At first blush, the topic might seem a bit wonky for a culinary personality who has challenged world-renowned restaurateurs at their own recipes (Bittman Takes on America's Chefs), experimented exhaustively with kitchen equipment and cooking techniques (How to Cook Everything), and ridden shotgun through Barcelona with Gwyneth Paltrow (Spain: A Culinary Road Trip). But while the early pages of Food Matters echo the familiar doomsaying of Michael Pollan's blockbuster The Omnivore's Dilemma and Robert Kenner's documentary Food, Inc., the second half of Food Matters is all Bittman. After making the case that our collective appetite for fast food is imperiling the planet, the Times' no-nonsense curmudgeonly cooking writer, a.k.a. The Minimalist, prescribes a manageable plan to eat less meat and more plants, lose weight and heal the planet.
Based on Bittman's own dietary reformation—he lost 35 pounds by eating "vegan until six," i.e., with no animal products until dinnertime—Food Matters lists 75 recipes for so-called sane eating. Bittman includes a sample four-week meal plan designed for flexitarians, who may or may not want to throw in some fish or chicken.
How does a self-proclaimed "lessmeatarian" feel about addressing an audience in Middle Tennessee, land of the meat-and-three? "New York is the land of pizza, hot dogs and three-star restaurants, so I don't take all that stuff too seriously," says Bittman, who tries to cook at home as frequently as possible. That said, he adds, "The U.S. is the land of processed food and meat—that is inarguable. Statistically, that is how we eat, and that has to change." Of course, attitudes toward food are changing, as evidenced by 24-hour must-see broadcasting of chefcapades and kitchen combat that has changed the meaning of TV dinner and brought ingredients such as arugula, quinoa and chèvre into the national dining vernacular. "I bad-mouth food TV, but even watching chefs do things that range from overly elaborate to downright stupid is expanding people's minds to see things beyond fast food, so they're poised to begin eating more intelligently," Bittman says. He likens the slow change in dietary improvement to the early days of the women's movement, which began with a lot of "consciousness-raising," if not a lot of immediate progress. For all the rising viewership of food programming, there's little progress toward abolishing concentrated animal feeding operations (CAFOs), where factory farming results in both inhumane treatment of animals and pollution of surrounding natural resources. Nor is there a clear plan for improving the national school lunch program, which spends almost $1 billion annually on student meals that too frequently fall short of federal nutritional guidelines.

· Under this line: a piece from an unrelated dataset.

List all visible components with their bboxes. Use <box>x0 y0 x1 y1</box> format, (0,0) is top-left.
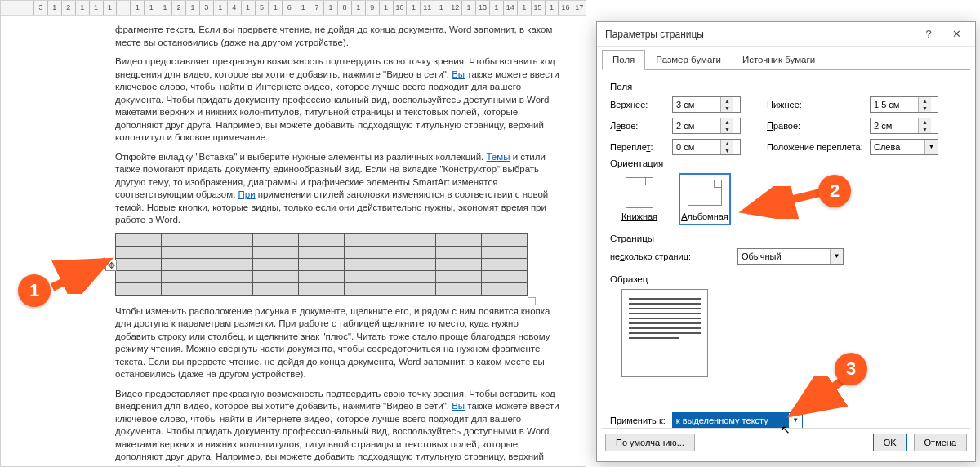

"The consciousness is higher than it ever was," Bittman says. "Having said that, there's no indication that fast food sales are going down. When we see signs that fast food sales are going down, we'll know things are going in the right direction. Whether it takes a national disaster, like mad cow disease, or swine flu being related to factory-produced pigs, I don't know. But I think we're poised for that change—though there's not a lot of hard evidence that it's actually arrived."
Mark Bittman will speak at 6 p.m. Tuesday, Nov. 10, in the Tennessee Room of the James Union Building at Middle Tennessee State University. Food, Inc. will be shown at 4 p.m. Nov. 10. Both events are free and open to the public.